With the Coronavirus pandemic leading to most of America shut down in April, TV viewership increased with a captive audience. The overall problem for cable was that, once news was factored out, primetime viewership was down versus pre-pandemic levels.
Using data provided by Samba TV, a leading worldwide TV analytics firm with a 3 million TV household panel in the U.S., VIP has taken the analysis a step further by looking at the impact of COVID-19 on the major media conglomerates. Data was compared between the first two weeks of March, the last period before Coronavirus began to impact the country, and the first two weeks of April, in order to see which companies benefited and which were impacted by the virus, based on the metric of live hours of content viewed.
In addition, VIP categorized the network portfolios of the congloms into 13 categories based on the main type of content airing on the channel: broadcast, general entertainment, hispanic broadcast, hispanic cable, hispanic sport, kids, movies, music, news, premium, reality, regional sports, and sports. This enables the analysis to show which aspects of the portfolio are booming, and which have seen a negative impact.
ViacomCBS saw the greatest positive increase in the number of primetime hours spent watching networks across its collection. This was driven by a 7.8 million hour increase watching the premium Showtime networks; aided, no doubt, by MVPDs offering a 30 day free trial of the network to subscribers. A concern will be the decline seen in kids networks versus pre-pandemic times, suggesting that kids and teens began to seek out alternative entertainment sources.
Crown Media’s uplifting and wholesome Hallmark networks saw the second highest increase in viewership, up by 1.4 million.
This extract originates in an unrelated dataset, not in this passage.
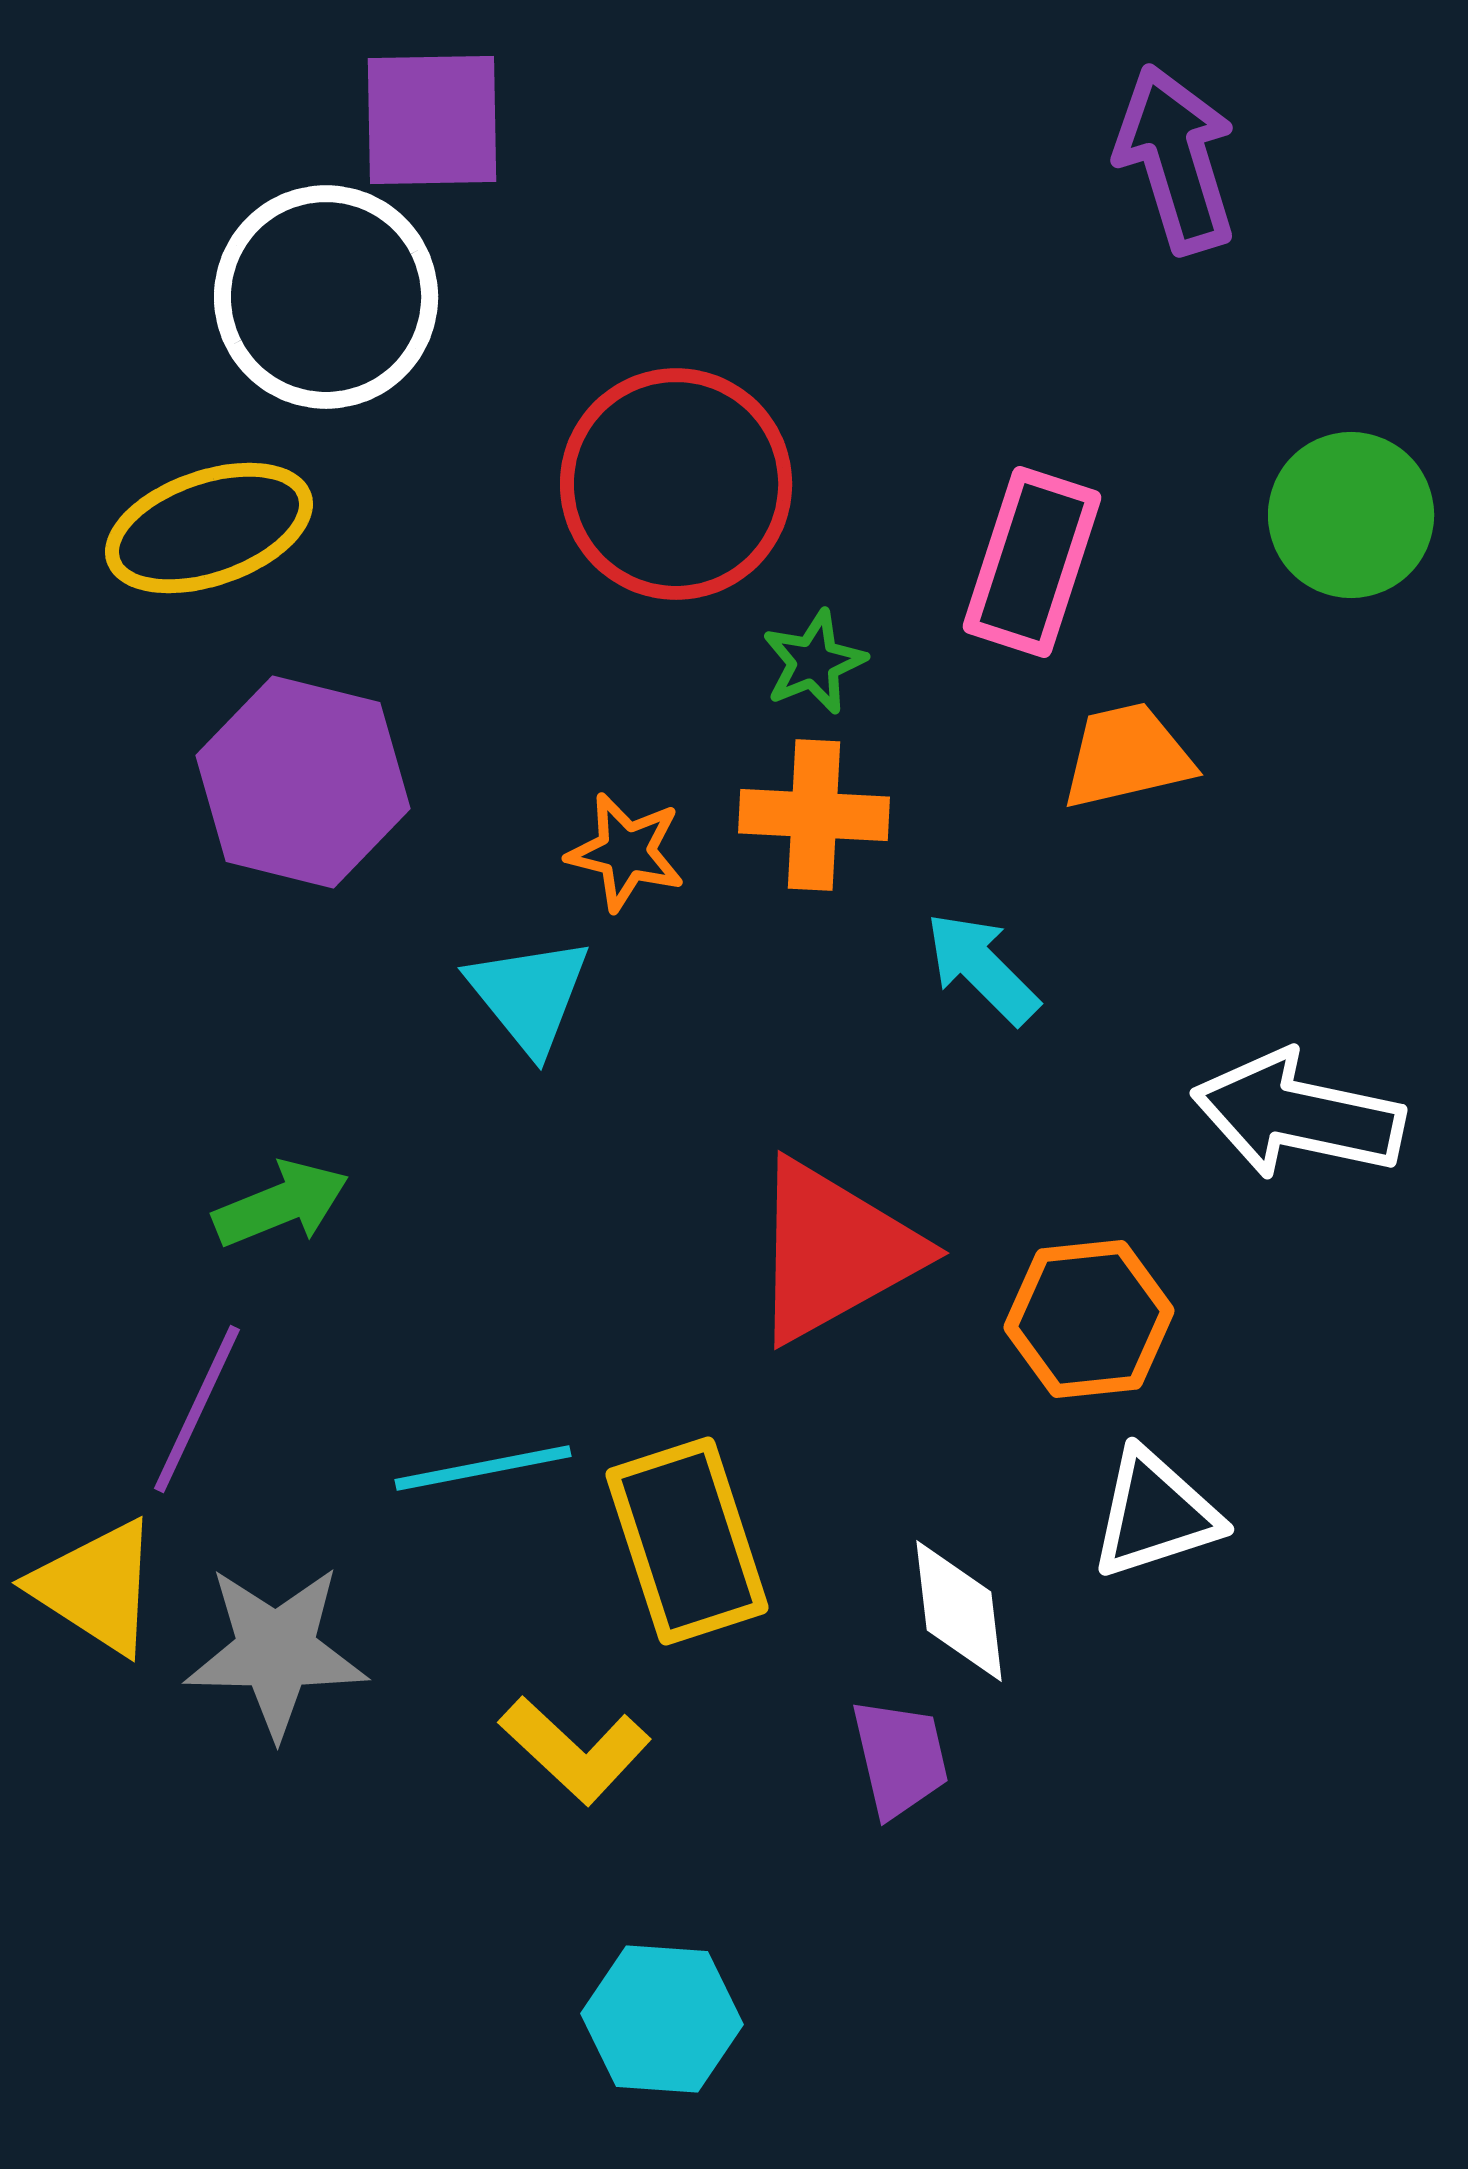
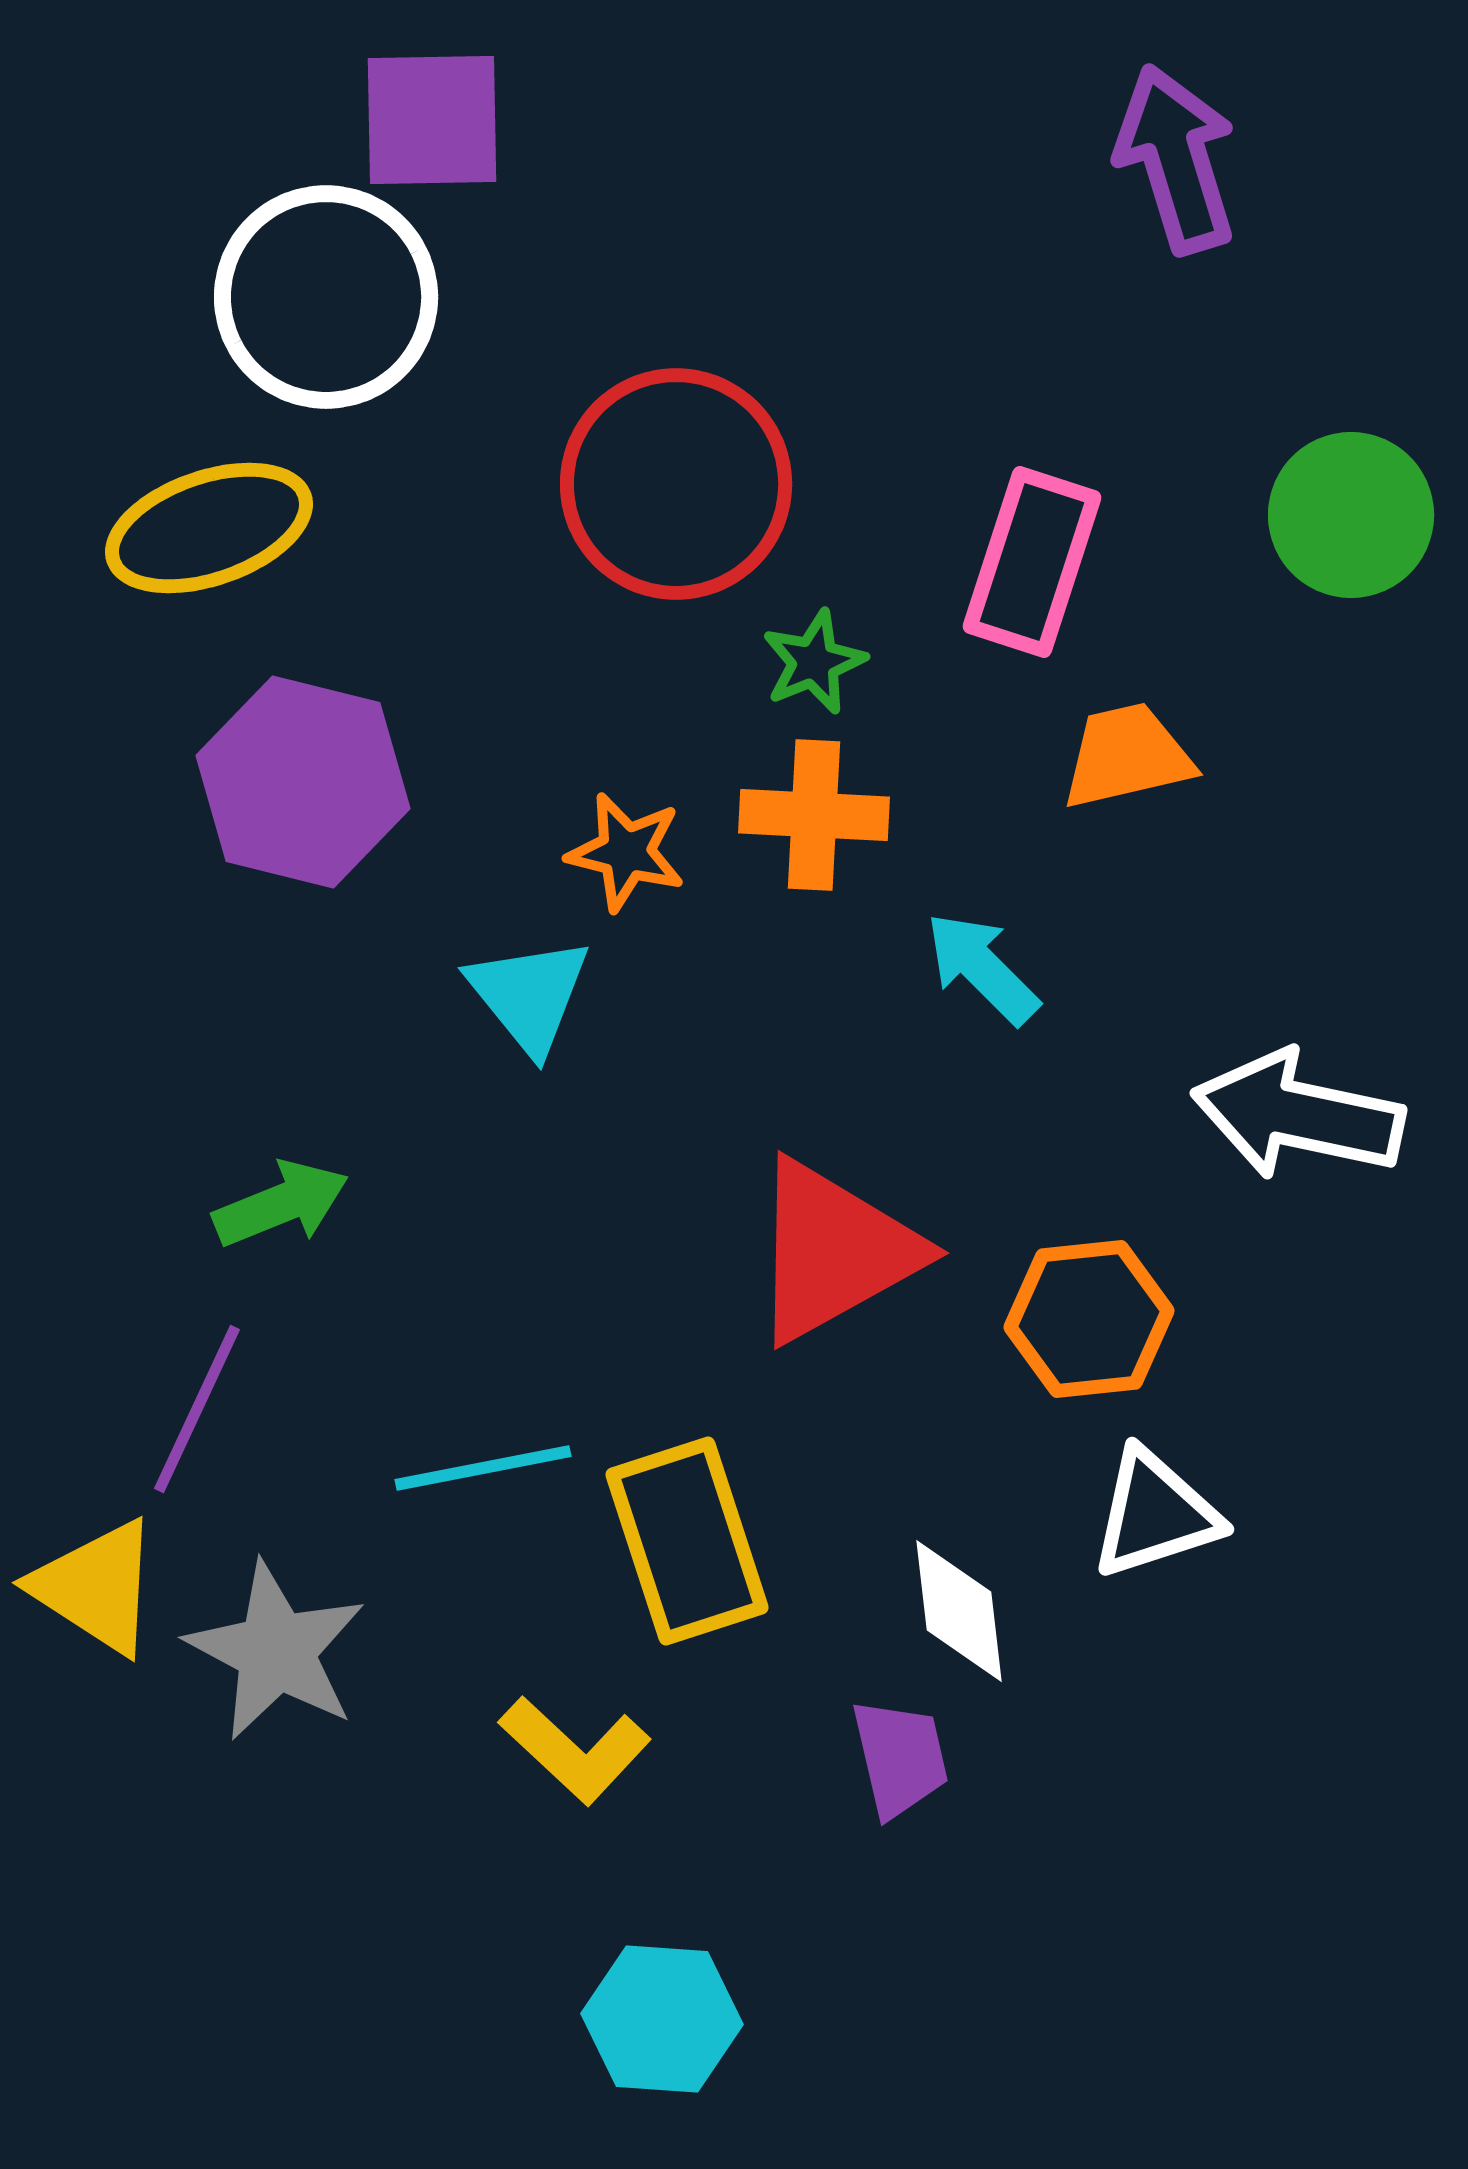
gray star: rotated 27 degrees clockwise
Movies saw almost a million more hours spent viewing, as audiences turned to positive distractions from the world outside.
Discovery’s wide portfolio saw 1.3 million more hours spent watching their reality networks, with a lot of this going to Food Network and HGTV. Other minority interest holdings, such as Great American Country and Discovery Family, also saw increases in primetime viewing. General Entertainment, which in this analysis refers to OWN, saw a decline of 0.8m hours.
A&E’s general entertainment networks (History, Lifetime and Viceland) saw a large increase in primetime viewing, with a 14.7% increase (2.9 million hours). Even with the reality-focused networks A&E and fyi down by 2.1 million hours (-14.3%), the overall picture was an increase of 1.1 million additional hours watched in the first two weeks of April across their networks.
AMC’s movie channels (IFC and Sundance) had a million additional hours of primetime viewing, as TV viewers plump for the familiar to entertain them. The general entertainment nets, AMC and BBC America, saw a decline of 100,000 hours, but statistically this is essentially flat and doesn’t highlight a particular issue.
Although buoyed by CNN’s stellar performance, overall AT&T is down by 2 million hours of primetime viewing. Sports (represented by AT&T’s stake in NBA TV) is down by almost two thirds, and the lack of NBA likely represents a significant proportion of the general entertainment networks being down by 3.1 million hours.
Much like AT&T, the performance of Fox’s news channels eases pain that would be all the more substantial without it. Fox’s shrunken portfolio post-Disney sees it exposed to the ravages of the COVID-19 world, with the reliance on live events a short-term hindrance rather than the strength it typically is for guaranteeing an audience.
Comcast’s reality networks (Bravo, E!, Oxygen) are a lone bright spot in their primetime viewing, with a gain of 1.3 million hours viewed versus pre-pandemic. NBC wasn’t as badly hit as Fox or Disney, with a loss of 200k hours akin to being flat versus the total time spent viewing. It is interesting to note that viewing of their news networks (CNBC and MSNBC) is down in primetime, unlike other major cable news outlets. Comcast’s sports portfolio – Golf, NBCSN, and Olympic Channel – have seen a major decline, down by 63.7% or -3.9 million hours, with the losses across the other networks coming to -2.2 million.
First, the good news. Disney’s general entertainment (Freeform, FX, FXX, National Geographic and Nat Geo Wild) and movie (FXM) channels saw increased viewership during when compared to pre-pandemic levels. The bad news is that these gains were nowhere near enough to help pull Disney out of the hole that the evaporation of live sports left it. The company is down a total of -26.9 million hours of primetime viewing, with a large proportion of this down to sports that would air across ESPN networks and ABC.
The restoration of sports will help reverse some of the trends seen in this analysis. With it uncertain when the full sporting calendar will return, and fewer new shows available to air leading to networks already looking to raid sister SVOD services for content, lower than normal primetime consumption looks set to be a trend that will stretch through the summer.